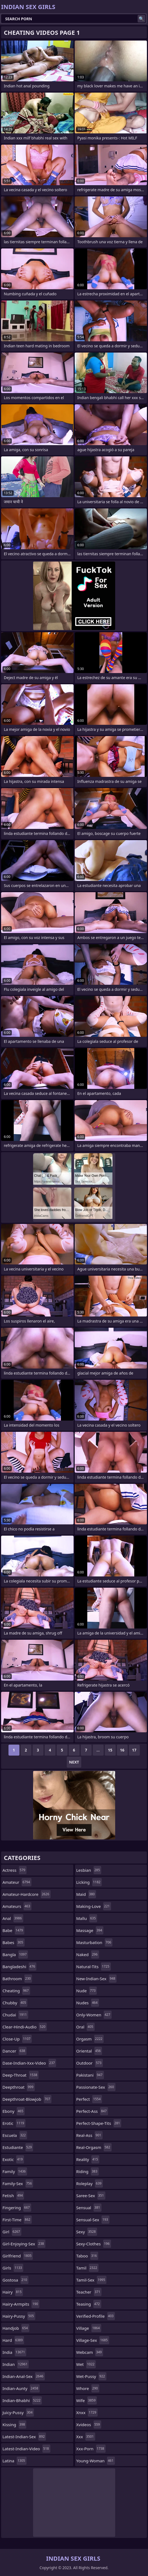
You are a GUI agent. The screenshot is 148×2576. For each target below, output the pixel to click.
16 (122, 1750)
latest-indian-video (26, 2449)
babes (13, 1942)
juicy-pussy (18, 2412)
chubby (14, 2003)
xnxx (87, 2412)
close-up (17, 2039)
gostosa (15, 2280)
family (14, 2171)
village (88, 2328)
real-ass (89, 2135)
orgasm (90, 2039)
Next (74, 1762)
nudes (87, 2003)
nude (86, 1991)
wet (86, 2364)
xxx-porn (91, 2449)
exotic (13, 2159)
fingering (16, 2207)
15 (110, 1750)
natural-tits (93, 1966)
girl (11, 2232)
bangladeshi (19, 1966)
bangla (15, 1954)
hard (13, 2340)
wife (86, 2400)
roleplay (89, 2183)
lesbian (88, 1870)
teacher (89, 2292)
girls (12, 2268)
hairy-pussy (18, 2316)
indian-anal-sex (23, 2376)
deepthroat (18, 2087)
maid (86, 1894)
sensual (88, 2207)
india (14, 2352)
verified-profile (95, 2316)
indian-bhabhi (22, 2400)
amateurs (16, 1906)
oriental (89, 2051)
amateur (16, 1882)
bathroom (17, 1978)
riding (87, 2171)
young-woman (95, 2461)
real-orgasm (94, 2147)
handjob (15, 2328)
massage (90, 1930)
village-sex (92, 2340)
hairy (12, 2292)
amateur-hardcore (26, 1894)
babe (13, 1930)
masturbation (94, 1942)
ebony (13, 2111)
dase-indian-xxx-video (29, 2063)
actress (14, 1870)
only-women (94, 2015)
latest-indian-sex (24, 2436)
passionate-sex (95, 2087)
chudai (15, 2015)
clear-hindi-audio (24, 2027)
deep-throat (20, 2075)
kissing (14, 2424)
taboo (87, 2256)
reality (88, 2159)
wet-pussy (91, 2376)
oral (85, 2027)
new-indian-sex (96, 1978)
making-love (93, 1906)
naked (87, 1954)
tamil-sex (91, 2280)
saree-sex (90, 2195)
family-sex (17, 2183)
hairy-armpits (20, 2304)
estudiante (17, 2147)
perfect (89, 2099)
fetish (13, 2195)
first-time (17, 2220)
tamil (87, 2268)
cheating (16, 1991)
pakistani (90, 2075)
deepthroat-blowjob (26, 2099)
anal (12, 1918)
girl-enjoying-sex (23, 2244)
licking (89, 1882)
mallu (86, 1918)
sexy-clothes (93, 2244)
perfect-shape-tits (98, 2123)
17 (134, 1750)
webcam (89, 2352)
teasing (88, 2304)
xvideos (88, 2424)
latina (14, 2461)
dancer (14, 2051)
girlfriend (17, 2256)
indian (15, 2364)
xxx (85, 2436)
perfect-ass (92, 2111)
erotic (13, 2123)
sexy (86, 2232)
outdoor (89, 2063)
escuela (14, 2135)
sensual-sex (92, 2220)
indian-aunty (21, 2388)
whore (87, 2388)
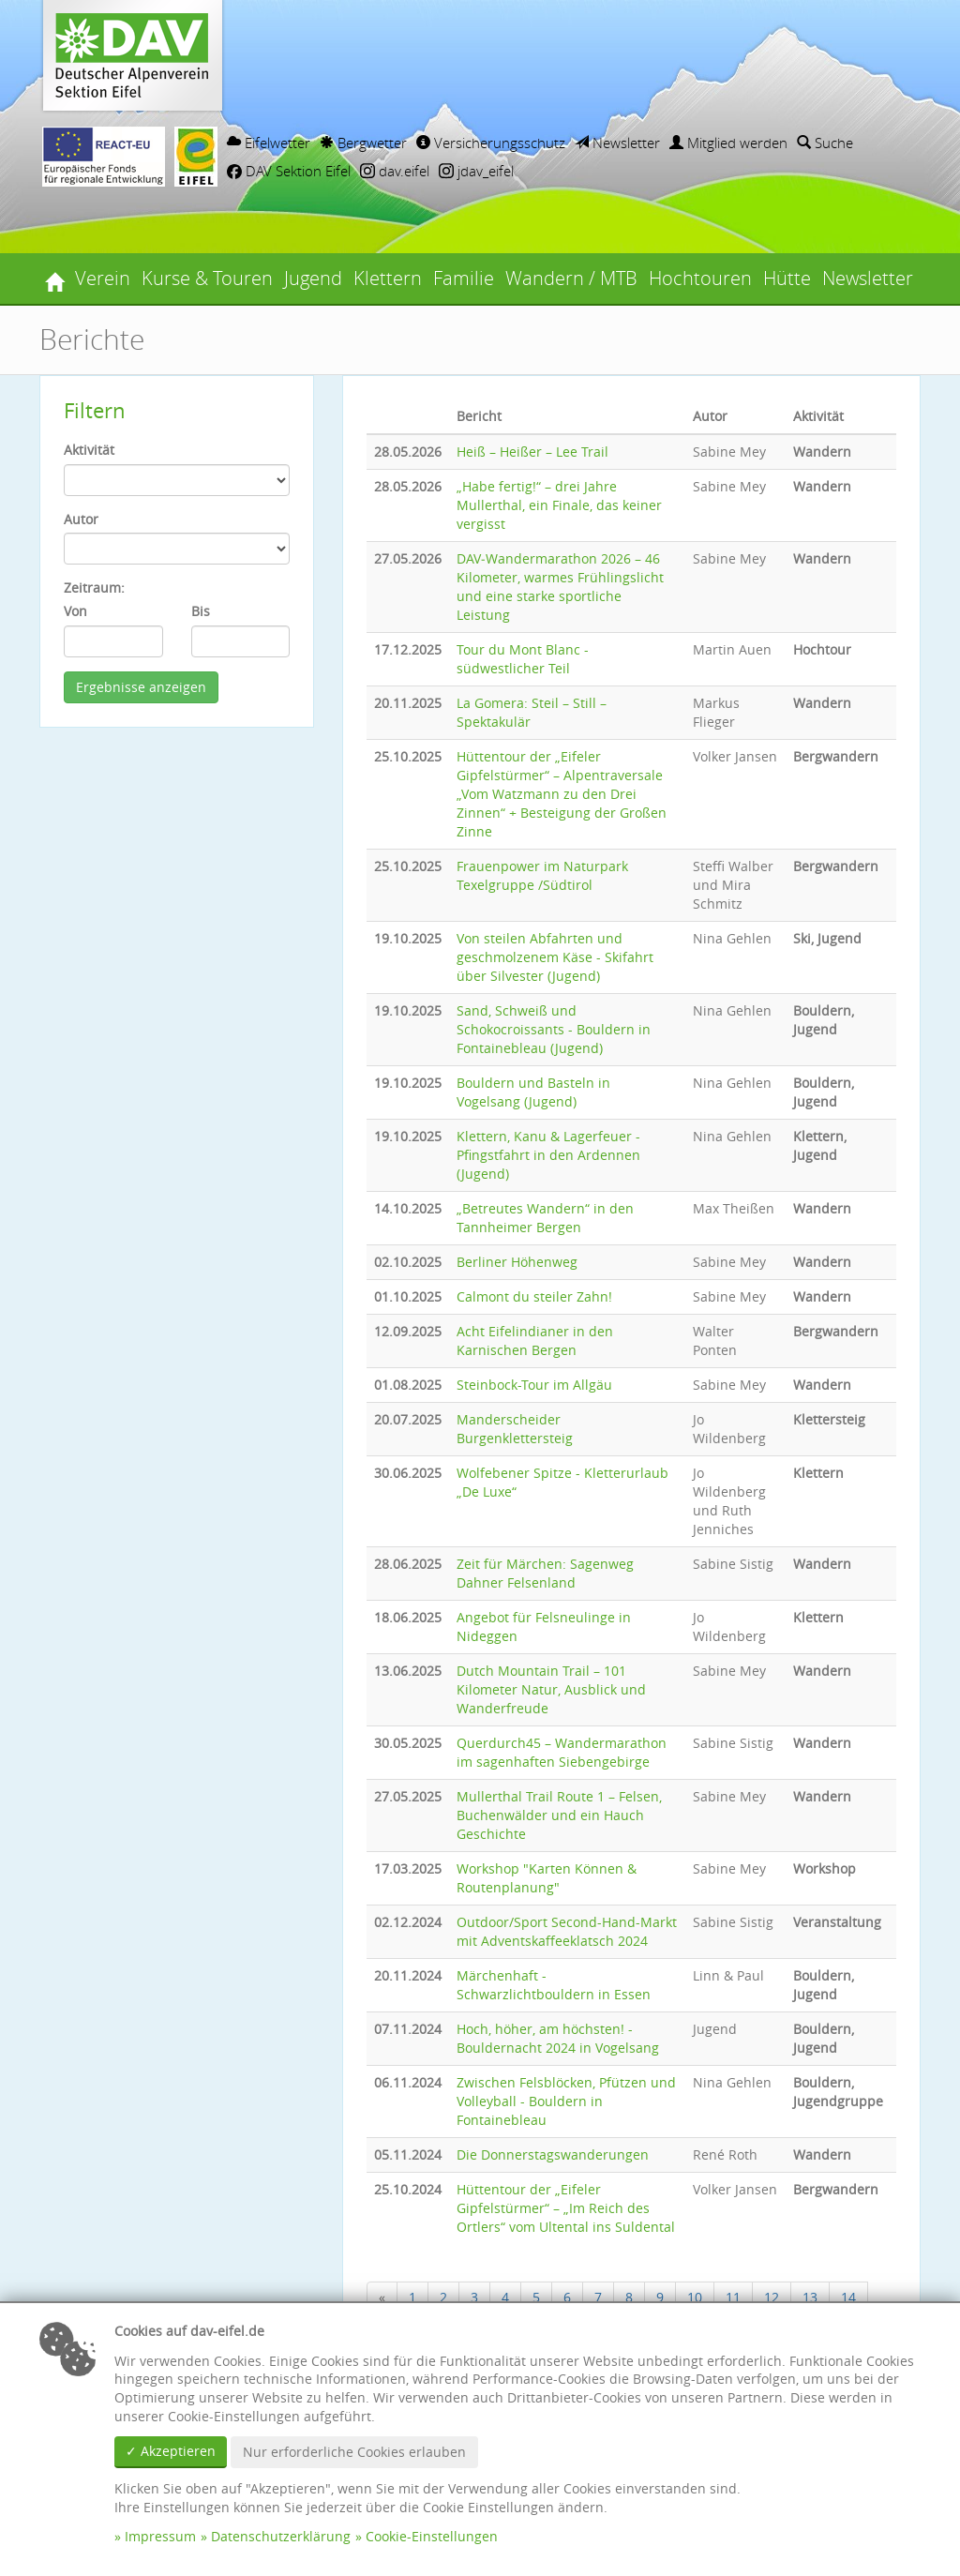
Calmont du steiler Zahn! (534, 1296)
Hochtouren (700, 278)
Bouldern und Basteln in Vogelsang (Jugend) (533, 1092)
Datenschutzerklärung (281, 2536)
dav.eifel (394, 170)
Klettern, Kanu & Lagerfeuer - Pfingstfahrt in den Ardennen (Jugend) (548, 1155)
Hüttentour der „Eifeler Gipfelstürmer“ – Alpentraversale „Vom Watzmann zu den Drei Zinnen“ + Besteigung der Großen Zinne (562, 793)
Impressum (160, 2536)
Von (75, 611)
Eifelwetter (268, 142)
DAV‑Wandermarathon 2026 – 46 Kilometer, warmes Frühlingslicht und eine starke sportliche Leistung (560, 587)
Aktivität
::::::
_Problem to work on_: Starting at the line with "ebony (13, 2111)", transcribe the listing above exactly through its last line. No picture belongs in the transcription.

_Worked solution_:
ebony (13, 2111)
dase-indian-xxx-video (29, 2063)
actress (14, 1870)
only-women (94, 2015)
latest-indian-sex (24, 2436)
passionate-sex (95, 2087)
chudai (15, 2015)
clear-hindi-audio (24, 2027)
deep-throat (20, 2075)
kissing (14, 2424)
taboo (87, 2256)
reality (88, 2159)
wet-pussy (91, 2376)
oral (85, 2027)
new-indian-sex (96, 1978)
making-love (93, 1906)
naked (87, 1954)
tamil-sex (91, 2280)
saree-sex (90, 2195)
family-sex (17, 2183)
hairy-armpits (20, 2304)
estudiante (17, 2147)
perfect (89, 2099)
fetish (13, 2195)
first-time (17, 2220)
tamil (87, 2268)
cheating (16, 1991)
pakistani (90, 2075)
deepthroat-blowjob (26, 2099)
anal (12, 1918)
girl-enjoying-sex (23, 2244)
licking (89, 1882)
mallu (86, 1918)
sexy-clothes (93, 2244)
perfect-shape-tits (98, 2123)
17 (134, 1750)
webcam (89, 2352)
teasing (88, 2304)
xvideos (88, 2424)
latina (14, 2461)
dancer (14, 2051)
girlfriend (17, 2256)
indian (15, 2364)
xxx (85, 2436)
perfect-ass (92, 2111)
erotic (13, 2123)
sexy (86, 2232)
outdoor (89, 2063)
escuela (14, 2135)
sensual-sex (92, 2220)
indian-aunty (21, 2388)
whore (87, 2388)
Calmont du steiler Zahn! (534, 1296)
Hochtouren (700, 278)
Bouldern und Basteln in Vogelsang (Jugend) (533, 1092)
Datenschutzerklärung (281, 2536)
dav.eifel (394, 170)
Klettern, Kanu & Lagerfeuer - Pfingstfahrt in den Ardennen (Jugend) (548, 1155)
Hüttentour der „Eifeler Gipfelstürmer“ – Alpentraversale „Vom Watzmann zu den Drei Zinnen“ + Besteigung der Großen Zinne (562, 793)
Impressum (160, 2536)
Von (75, 611)
Eifelwetter (268, 142)
DAV‑Wandermarathon 2026 – 46 Kilometer, warmes Frühlingslicht und eine starke sportliche Leistung (560, 587)
Aktivität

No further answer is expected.